Penelitian ungkap Dataran Tinggi Qinghai-Xizang jadi lebih hangat, lebih basah, dan lebih hijau

Foto dari udara yang diabadikan menggunakan ‘drone’ pada 29 September 2023 ini menunjukkan sebuah danau proglasial di dekat Gunung Cho Oyu. Tim ekspedisi China melakukan penelitian di sekitar Gunung Cho Oyu pada 2023, sebagai bagian dari ekspedisi ilmiah komprehensif kedua di Dataran Tinggi Qinghai-Xizang yang dimulai pada 2017. (Xinhua/Jigme Dorje)

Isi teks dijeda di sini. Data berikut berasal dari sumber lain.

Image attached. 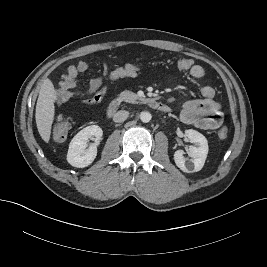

Iklim yang menghangat dan kelembapan yang meningkat telah menyebabkan ketidakseimbangan signifikan di Dataran Tinggi Qinghai-Xizang.

 

Lhasa (Xinhua/Indonesia Window) – Dataran Tinggi Qinghai-Xizang menjadi lebih hangat, lebih basah, dan lebih hijau, demikian disampaikan seorang peneliti dalam konferensi pers tentang ekspedisi dan penelitian ilmiah di Dataran Tinggi Qinghai-Xizang kedua yang digelar di Lhasa pada Ahad (18/8).

Dataran Tinggi Qinghai-Xizang, yang juga dikenal sebagai ‘menara air’ Asia, merupakan reservoir sumber daya air krusial, yang memiliki pengaruh mendalam terhadap ekosistem dan siklus air regional dan bahkan global.

“Gletser dan lapisan salju di dataran tinggi itu menyusut, sementara vegetasinya menghijau,” kata Yao Tandong, seorang akademisi di Akademi Ilmu Pengetahuan China. “Perubahan semacam itu dapat menyebabkan pergeseran signifikan dalam sirkulasi monsun Asia, yang berpotensi meningkatkan frekuensi fenomena cuaca ekstrem di China.”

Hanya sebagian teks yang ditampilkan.